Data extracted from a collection
::::

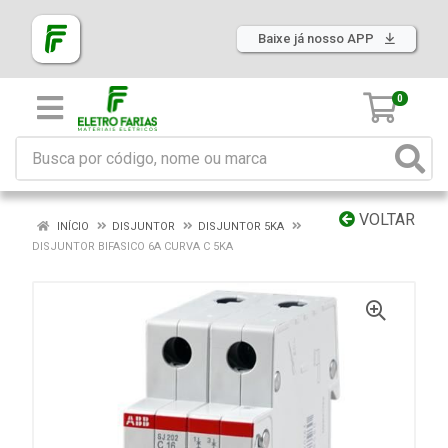
Baixe já nosso APP
0
VOLTAR
INÍCIO
DISJUNTOR
DISJUNTOR 5KA
DISJUNTOR BIFASICO 6A CURVA C 5KA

::::

Each of the entries above must be copied exactly, but the pictures stay out.

> _Task response_:
Baixe já nosso APP
0
VOLTAR
INÍCIO
DISJUNTOR
DISJUNTOR 5KA
DISJUNTOR BIFASICO 6A CURVA C 5KA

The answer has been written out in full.